The main inquiry of the thesis is divided into three chapters and uses the female life
course stages – daughter, wife, and widow – as categories of analysis throughout to assess how
women exercised power in Scotland. The first chapter examines women’s power through the
family with an examination of surviving charter evidence. The evidence presented in this
chapter represents the core of the primary source research of this doctoral project. It approaches
the evidence through prosopography and micro-history, uncovering that elite Scottish women’s
use of the categories of ‘daughter’, ‘wife’, and ‘widow’ were politically strategic and earlier
relationships were often called upon later in life in their exercise of power. The second chapter
examines the visual language of women’s seals, and it suggests that women were innovators in
sealing convention in Scotland through their use of heraldry to express their oftentimes complex
relationships to kinship groups. This counters long-held assumptions about medieval women’s
seals and heraldry as being essentially formulaic. The third chapter re-examines instances of
potential coercion experienced by women as daughters, wives, and widows – through analysis
of wardship, land resignations, and imprisonment, which has been used as evidence of elite
women’s vulnerability.
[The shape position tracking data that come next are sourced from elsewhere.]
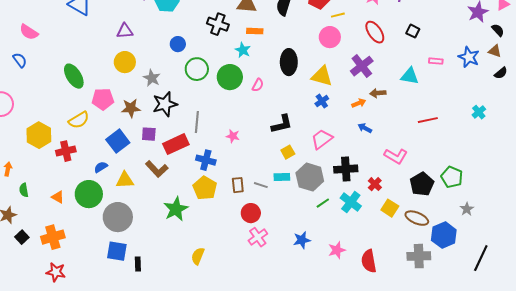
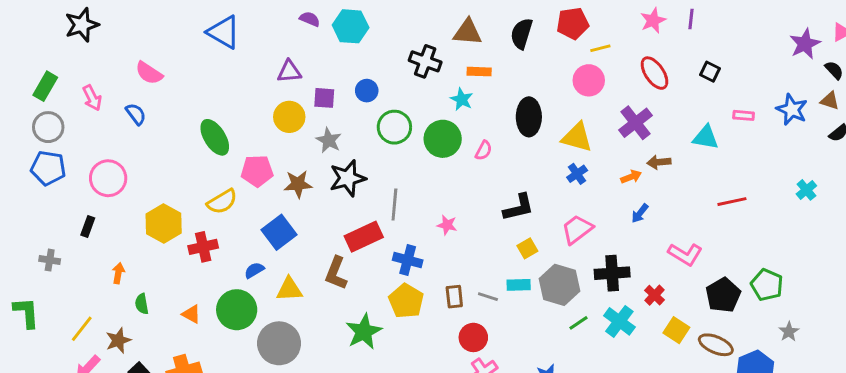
blue arrow: (365, 128) -> (640, 213), turned -80
purple square: (149, 134) -> (324, 98), moved
brown L-shape: (157, 169) -> (336, 273), turned 65

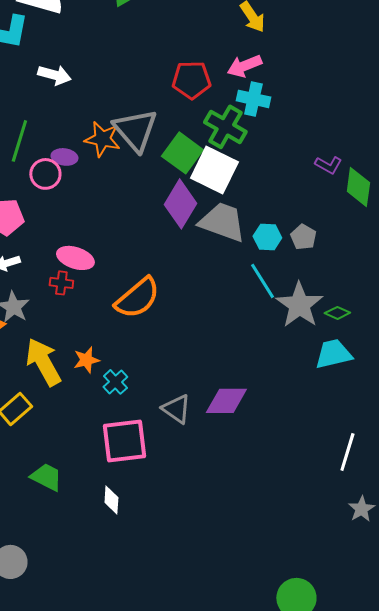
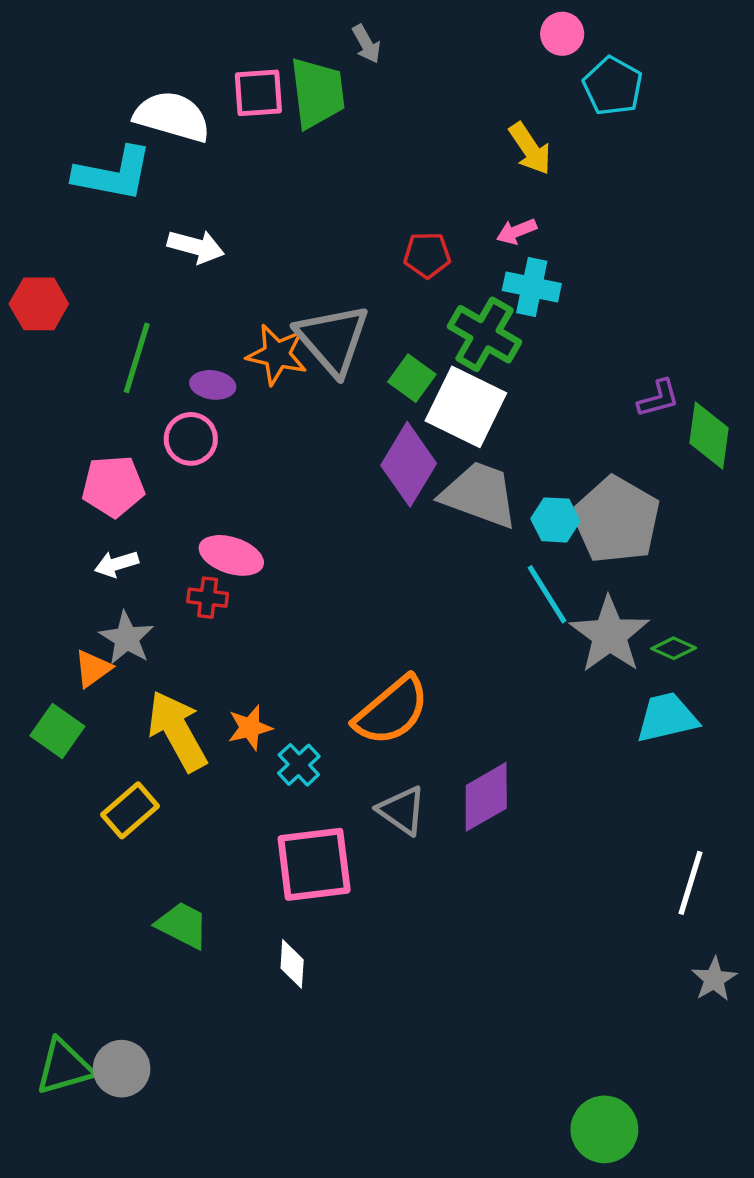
pink arrow: (244, 66) -> (517, 231), size x0.7
red pentagon: (191, 80) -> (427, 255), size x0.7
green square: (182, 153) -> (412, 378), size x0.7
purple L-shape: (328, 165) -> (658, 398), turned -44
pink circle: (45, 174) -> (191, 439), moved
gray pentagon: (303, 237) -> (616, 520), size x2.0
orange semicircle: (137, 298) -> (392, 711), moved
purple diamond: (226, 401) -> (486, 797), turned -30

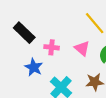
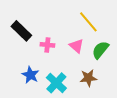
blue star: (34, 67) -> (30, 75), moved

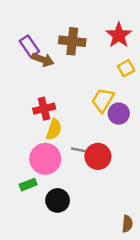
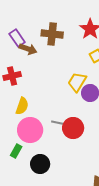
red cross: (44, 109) -> (12, 76), moved
yellow semicircle: (54, 129) -> (22, 106), moved
green rectangle: (28, 185) -> (16, 151), turned -40

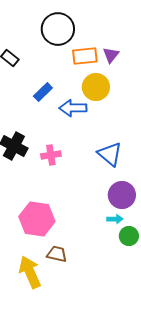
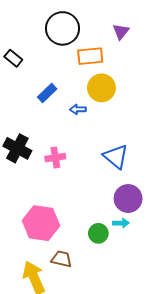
purple triangle: (111, 55) -> (121, 32), moved
blue arrow: (73, 108) -> (78, 109), size x0.6
green circle: (129, 236) -> (98, 233), moved

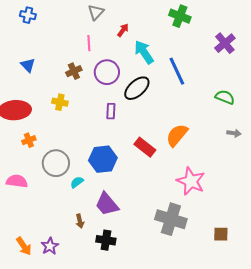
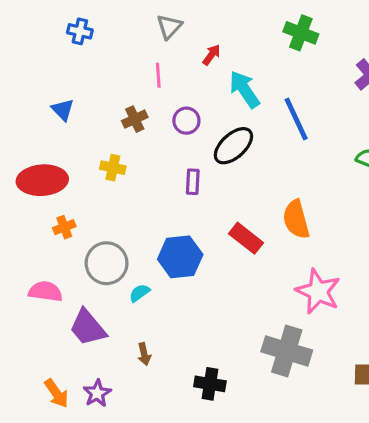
blue cross: (28, 15) -> (80, 31), moved
purple circle: (107, 72) -> (186, 121), size x0.7
orange semicircle: (177, 135) -> (296, 219), turned -55
purple trapezoid: (107, 204) -> (88, 327), moved
black cross: (106, 240) -> (210, 384), moved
Through analysis of the language of a variety of texts, the chapter
suggests that these instances reveal women’s importance, and latent or potential power as
political actors.
This thesis re-interprets the role of elite women in late medieval Scotland from 1296 to
1458. It argues that rather than ‘exceptions’ to a patriarchal rule, elite women’s activities as
female lords were wide-ranging and routine. The findings of this thesis suggest that the study of
elite women and their exercise of power can provide another way of interpreting how diplomacy
was conducted and that historians of Scottish lordship and politics ought to include the aims and
ambitions of elite women as full political actors in order to understand power in late medieval
Scotland. Importantly, the findings challenge the persistent periodization of women’s and
gender history that posits a weakening in women’s power by the later Middle Ages. This thesis
argues that while fourteenth- and fifteenth-century women had to cope with increasingly
bureaucratic structures, characteristic decline cannot be mapped onto women’s roles in politics.
Rather, their actions were comparable with their eleventh-, twelfth-, and thirteenth-century
predecessors in Scotland as well as medieval northwest Europe.